URGENT CARE CENTERS OVERVIEW
In contrast, UCCs are typically freestanding facilities that may be owned and operated by a group of physicians, and may be eligible for one of two certifications offered by the Urgent Care Association of America (UCAOA): (1) Category 1 – certifies that licensed physicians are on site during the clinic’s hours of operation; and, (2) Category 2 – certifies that licensed providers, i.e., physicians and midlevel providers (NPs and PAs), are on site during the clinic’s hours of operation. To qualify as either a Category 1 or a Category 2 certified UCC, facilities must meet the following minimum criteria:
Accepting and advertising that “walk-ins” of all ages are welcome;
Providing x-ray and phlebotomy services;
Maintaining, on site, licensed providers who can: (a) obtain and read an electrocardiogram (EKG) and x-ray; (b) administer per os (orally), intramuscular (IM), and intravenous (IV) medication/fluids; and, (c) perform minor procedures;
Keeping on site the following equipment: (a) an automated external defibrillator (AED); (b) oxygen; (c) a drug cart; and, (d) a working phone;
Maintaining two or more examination rooms;
Maintaining a separate waiting area and patient specific restrooms;
Staying open seven days a week, for over four hours a day, for a total of 3,000 hours per year;
Maintaining a Medical Director who is a licensed physician; and,
Performing both administrative and medical activities in an ethical manner.6
In addition to certification, UCCs may also seek facility accreditation through survey bodies such as the Urgent Care Association of America (UCAOA),7 the American Academy of Urgent Care Medicine (AAUCM),8 the Accreditation Association for Ambulatory Health Care (AAAHC),9 the National Urgent Care Center Accreditation (NUCCA),10 and The Joint Commission.11
Accreditation is awarded to those facilities that are found to be in compliance with AAUCM standards, including, but not limited to:
Having been in operation for at least six months;
Maintaining a supervisory physician who is responsible for the care provided at the practice;
Maintaining compliance with all federal, state, and local regulations; and,
Submitting an accreditation survey every three years that is completed through documentation
and/or on-site observations
While the value drivers identified for UCCs are similar to that of other healthcare outpatient enterprises, there are several specific dynamics related to UCCs and other freestanding outpatient enterprises that should be taken into consideration during the appraisal process.
Scope of Services
The scope of services provided by a particular freestanding outpatient enterprise is a key element impacting the overall indication of value attributed to that enterprise. While each UCC differs slightly in terms of the services that they offer, the most common medical needs that a UCC can provide include:
Non-life threatening illnesses: The UCC is the prime site of service for patients who are not sure whether they have a cold, the flu, or some scary-sounding self-diagnosis. UCCs typically have licensed family care physicians or nurse practitioners on site and they can provide the quality treatment similar to what may be found at a traditional physician’s office.
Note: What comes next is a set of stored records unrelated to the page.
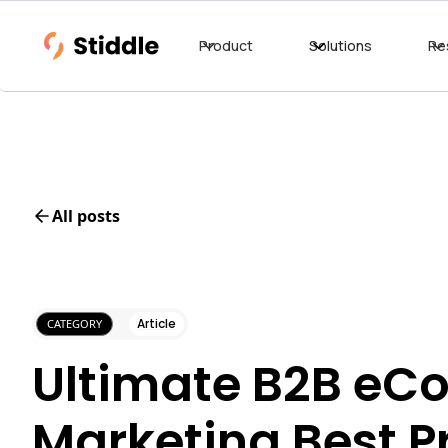
Product
Solutions
Re
All posts
Article
CATEGORY
Ultimate B2B e
Marketing Best P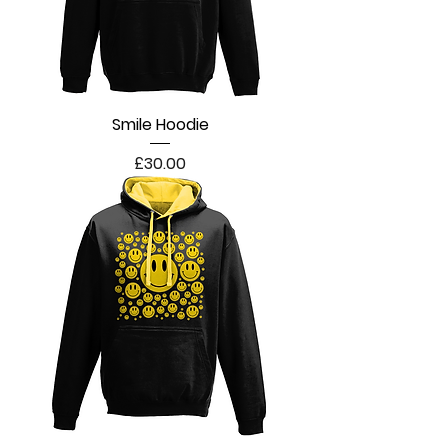
Smile Hoodie
Price
£30.00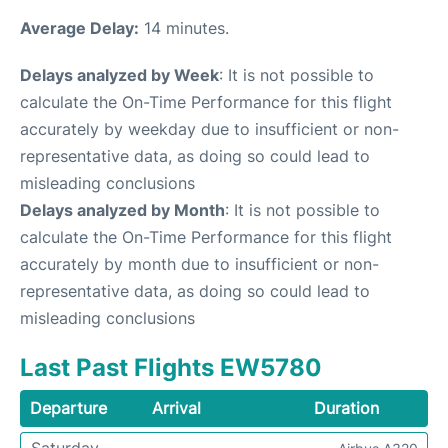
Average Delay:
14 minutes.
Delays analyzed by Week
: It is not possible to
calculate the On-Time Performance for this flight
accurately by weekday due to insufficient or non-
representative data, as doing so could lead to
misleading conclusions
Delays analyzed by Month
: It is not possible to
calculate the On-Time Performance for this flight
accurately by month due to insufficient or non-
representative data, as doing so could lead to
misleading conclusions
Last Past Flights EW5780
Departure
Arrival
Duration
Saturday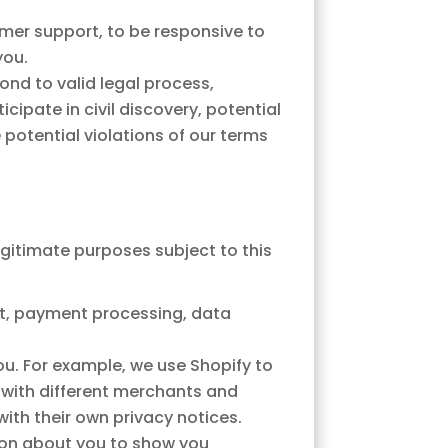
mer support, to be responsive to
you.
ond to valid legal process,
ipate in civil discovery, potential
e potential violations of our terms
egitimate purposes subject to this
nt, payment processing, data
u. For example, we use Shopify to
y with different merchants and
ith their own privacy notices.
tion about you to show you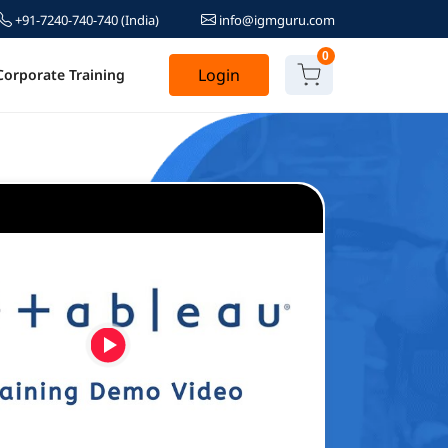
+91-7240-740-740
(India)
info@igmguru.com
0
Login
Corporate Training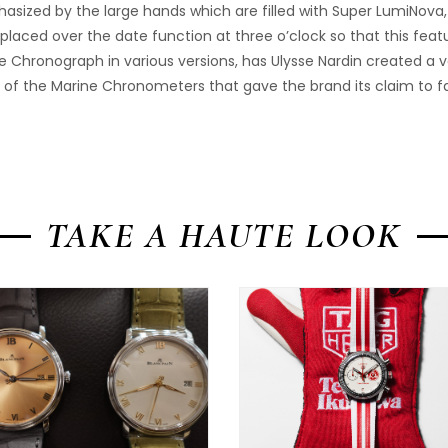
hasized by the large hands which are filled with Super LumiNova,
 placed over the date function at three o’clock so that this feat
e Chronograph in various versions, has Ulysse Nardin created a v
ion of the Marine Chronometers that gave the brand its claim to 
TAKE A HAUTE LOOK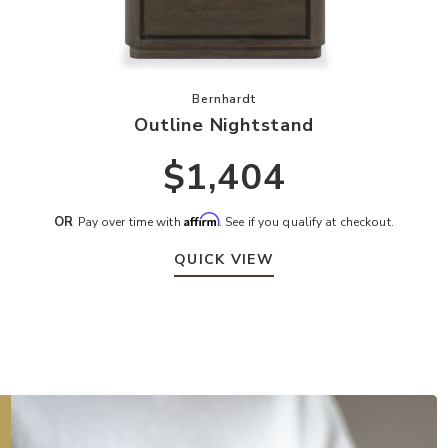
ur Wishlist
Add Outline Nightstand to your Wis
Bernhardt
Outline Nightstand
$1,404
Affirm
OR
Pay over time with
. See if you qualify at checkout.
QUICK VIEW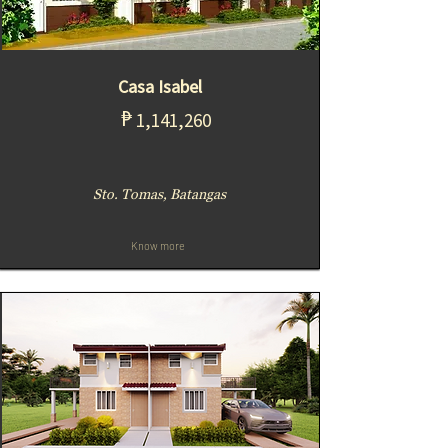
Casa Isabel
₱
1,141,260
Sto. Tomas, Batangas
Know more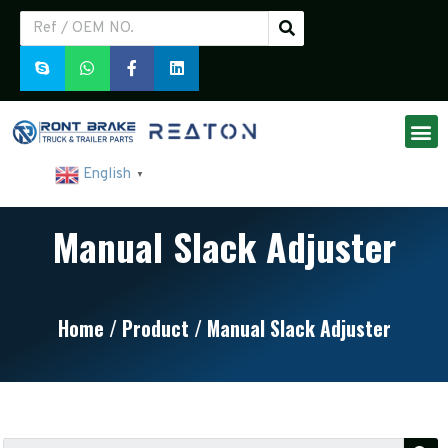
English
▼
Manual Slack Adjuster
Home
/
Product
/ Manual Slack Adjuster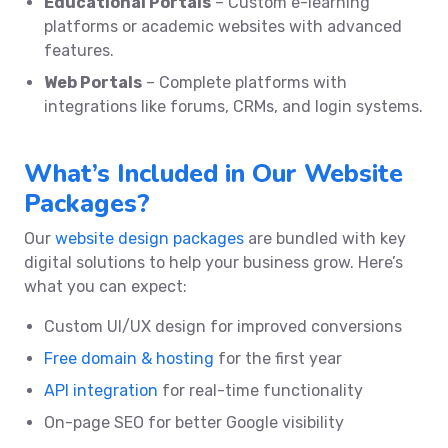
Educational Portals
– Custom e-learning
platforms or academic websites with advanced
features.
Web Portals
– Complete platforms with
integrations like forums, CRMs, and login systems.
What’s Included in Our Website
Packages?
Our
website design packages
are bundled with key
digital solutions to help your business grow. Here’s
what you can expect:
Custom UI/UX design for improved conversions
Free domain & hosting
for the first year
API integration
for real-time functionality
On-page SEO for better Google visibility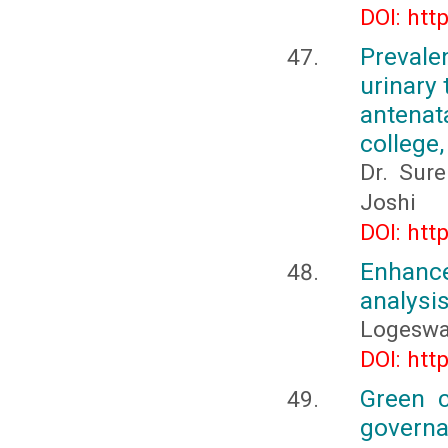
DOI: htt
Prevale
urinary
antenat
college
Dr. Sur
Joshi
DOI: htt
Enhance
analysi
Logeswa
DOI: htt
Green c
governa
Minor physical injuries: UCCs are ideal for any injury that is not life-threatening. This may include minor burns, lacerations, sprains, or small fractures.
Vaccinations: This includes seasonal flu vaccines to region-specific vaccines for those planning an international trip.
School and sports physicals: Most UCCs and other walk in clinics allow patients to schedule these appointments in advance, and there are plenty of family practitioners who can provide physical fitness exams for children and adults.
STD testing: UCCs may include a laboratory and can accommodate the testing for sexually transmitted diseases (STDs) or sexually transmitted infections (STIs).
In addition to the added revenue opportunities created by expanding the scope of services, a UCC may be able to create value through economies of scale. As more revenue is produced by the additional services rendered, only the variable portion of each expense would increase, while the fixed portion remains constant, thereby increasing the incremental benefit generated by each additional service. Note that this incremental benefit would only increase up to the point of capacity, where additional capital costs would reduce the benefit generated by the additional services.
Patient convenience and visibility are important factors to the success of a UCC; therefore, its location is vital. Favorable locations include areas where its patient base has the most access, e.g., near home, the office, and schools. Within these areas, UCCs are often in freestanding buildings, but are also located in shopping malls, medical office buildings, and other mixed-use buildings.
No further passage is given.